Dharma Talks: Dharma talks are the vocal heart of a retreat. Each day, for about an hour, the teachers present a different set of teachings from the central practices of Buddhism, offering ways to apply them to our own experience. Sometimes the talks focus on retreat practice, and sometimes they offer teachings for wise living in the world. In the talks, the teachers may speak about the nature of wisdom or address Right Livelihood, explain the Four Foundations of Mindfulness, explore the Five Hindrances, speak of loving-kindness and equanimity, or tell stories from personal experience that help illuminate practice. The dharma talks are not Buddhist tenets to be believed but are spiritual principles offered for students to consider and use in ways that bring benefit to their daily lives.

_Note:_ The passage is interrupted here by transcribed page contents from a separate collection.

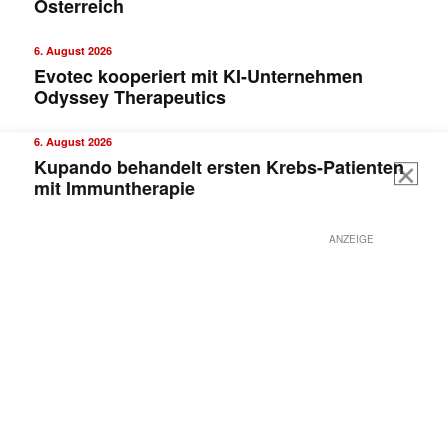
Österreich
6. August 2026
Evotec kooperiert mit KI-Unternehmen
Odyssey Therapeutics
6. August 2026
Kupando behandelt ersten Krebs-Patienten
mit Immuntherapie
ANZEIGE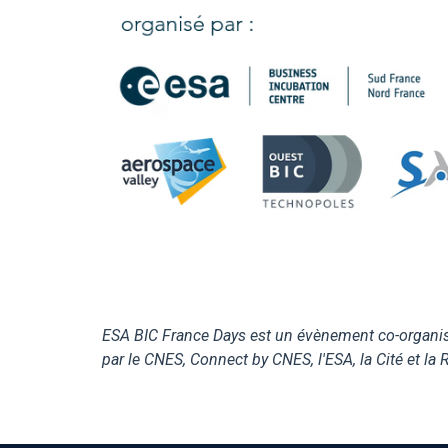
ESA BIC France Days est un évènement co-organis
par le CNES, Connect by CNES, l'ESA, la Cité et la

Leaving the Retreat: Whatever you think a retreat is going to be like, it will probably be different. Most participants find it deeply refreshing and healing, often life-transforming. While spiritual truths can be seen every day of our ordinary life, the stillness and simplicity of retreat bring a wonderful and unique possibility for renewal. At the retreat's end, talks and instructions are given for wise ways to leave the retreat and continue the practice at home. Our task is to return to our communities and bring a reawakened spirit of awareness and compassion to all we touch.